As per books online:
SQL Server 2000 and SQL Server version 7.0 incorporate a number of
changes to statement processing that extend many of the performance
benefits of stored procedures to all SQL statements. SQL Server 2000
and SQL Server 7.0 do not save a partially compiled plan for stored
procedures when they are created. A stored procedure is compiled at
execution time, like any other Transact-SQL statement. SQL Server 2000
and SQL Server 7.0 retain execution plans for all SQL statements in the
procedure cache, not just stored procedure execution plans.

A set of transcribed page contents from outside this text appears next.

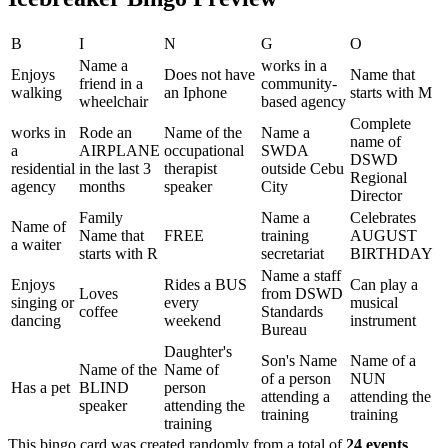
B
I
N
G
O
Name a
works in a
Enjoys
Does not have
Name that
friend in a
community-
walking
an Iphone
starts with M
wheelchair
based agency
Complete
works in
Rode an
Name of the
Name a
name of
a
AIRPLANE
occupational
SWDA
DSWD
residential
in the last 3
therapist
outside Cebu
Regional
agency
months
speaker
City
Director
Family
Name a
Celebrates
Name of
Name that
FREE
training
AUGUST
a waiter
starts with R
secretariat
BIRTHDAY
Name a staff
Enjoys
Rides a BUS
Can play a
Loves
from DSWD
singing or
every
musical
coffee
Standards
dancing
weekend
instrument
Bureau
Daughter's
Son's Name
Name of a
Name of the
Name of
of a person
NUN
Has a pet
BLIND
person
attending a
attending the
speaker
attending the
training
training
training
This bingo card was created randomly from a total of
24 events
.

 - If you are planning to be object based and enjoy the rich benefits of C# as a language you must consider LINQ, or any other efficient O/R mapper like NHibernate. You will start loving it. You will love the feeling of having used pragmatic best practices and approaches.

 - If you have Business Logic written in C# it implies that you can do Unit Testing with Code Coverage. If you need to traverse the rows its much easier, as it doesn't have to create #Temp tables in tempDB for Cursors. The DBA is no longer required to write complicated, hard to maintain thousands of lines of monolithic code. He can focus on database management, fine tuning, backup, replication and other important stuff! You don't need to explain the business to your DBAs. Let them be specialised in what they are doing.

 - I am not sure how successfully it isolates dependency on a platform(like Oracle or Sql Server), but it does relieve you of maintaining tons of unnecessary SPs.

 - Bad C# coding is certainly not a replacement of SPs. If you are writing business logic in a highly evolved language like it, you need to make sure that you are following best coding practices and patterns. If you end up writing monolithic procedural code in C#, you need to evolve before you can understand the true benefits of this discussion.

- What about debugging? I don't think that's a big deal. You can use Sql Profiler for the parameters. Agreed that you can't have IDE like debugging but Sql Server IDE is sufficient to trace a bug. You can also unit test the output generated from the database in your application with NUnit. So if you have good coverage of the SP side code, you will get to know what all you have broken as a result of the changes you made. Neat. So, this doesn't convince me to port my business logic to C#.

 - SPs can't be replaced in Data driven applications like report generators, but its advisable to code the business logic in C# for applications that do data manipulation like a Financial calculator!

You may consider reading the following articles for more details.
Dude, where's my business logic?
Stored procedures are bad, m'kay?

This one is interesting because it has people fighting for their favorite approach.
Who Needs Stored Procedures, Anyways?

My take on this: Be pragmatic. Be need driven. Be domain driven.

C#: Could be any programming language.